**Instructions to follow**
Give back every record word for word, keeping the pictures out.

##### Dataset content #####

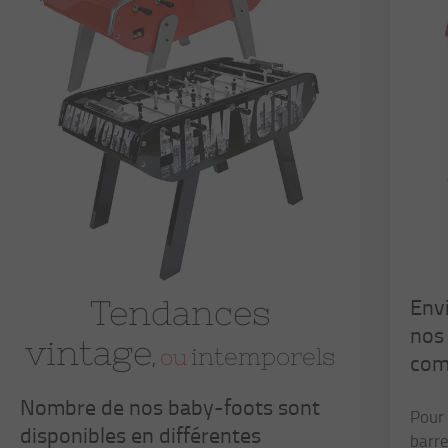
Envi
Tendances
nos
vintage
intemporels
ou
,
com
Nombre de nos baby-foots sont
Pour 
disponibles en différentes
barre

#####

**Finished task**
Envi
Tendances
nos
vintage
intemporels
ou
,
com
Nombre de nos baby-foots sont
Pour 
disponibles en différentes
barre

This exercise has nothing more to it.